# Exercise
Every line from the one that includes "EPM7064SLC44-6" to the end of the entries should be written out exactly, with the first and last included.

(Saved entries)
========

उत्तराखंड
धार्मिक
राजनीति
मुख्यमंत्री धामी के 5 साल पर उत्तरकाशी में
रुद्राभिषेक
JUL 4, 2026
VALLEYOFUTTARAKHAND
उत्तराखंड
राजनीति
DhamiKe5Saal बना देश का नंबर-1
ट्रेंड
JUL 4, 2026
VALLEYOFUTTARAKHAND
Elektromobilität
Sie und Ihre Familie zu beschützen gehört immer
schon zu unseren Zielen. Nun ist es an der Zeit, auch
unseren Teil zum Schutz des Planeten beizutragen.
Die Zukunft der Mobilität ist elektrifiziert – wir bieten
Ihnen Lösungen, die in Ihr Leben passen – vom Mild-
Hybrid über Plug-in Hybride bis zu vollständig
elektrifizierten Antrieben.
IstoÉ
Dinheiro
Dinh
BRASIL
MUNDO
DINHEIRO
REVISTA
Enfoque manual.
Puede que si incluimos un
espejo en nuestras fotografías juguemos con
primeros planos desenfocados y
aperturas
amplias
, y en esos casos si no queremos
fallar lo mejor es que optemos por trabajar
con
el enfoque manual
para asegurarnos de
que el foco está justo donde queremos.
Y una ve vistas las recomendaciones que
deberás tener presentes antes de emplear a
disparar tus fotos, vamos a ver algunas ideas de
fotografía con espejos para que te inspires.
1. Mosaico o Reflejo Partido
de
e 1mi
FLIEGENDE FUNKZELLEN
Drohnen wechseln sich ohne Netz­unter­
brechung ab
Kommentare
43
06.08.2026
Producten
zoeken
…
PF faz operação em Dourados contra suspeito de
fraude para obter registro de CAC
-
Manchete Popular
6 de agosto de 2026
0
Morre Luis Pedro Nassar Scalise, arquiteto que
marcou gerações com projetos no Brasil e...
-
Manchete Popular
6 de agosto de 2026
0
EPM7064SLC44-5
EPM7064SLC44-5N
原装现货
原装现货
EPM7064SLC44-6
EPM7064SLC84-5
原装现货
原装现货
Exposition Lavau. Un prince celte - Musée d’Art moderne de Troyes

========

# Solution to this problem
EPM7064SLC44-6
EPM7064SLC84-5
原装现货
原装现货
Exposition Lavau. Un prince celte - Musée d’Art moderne de Troyes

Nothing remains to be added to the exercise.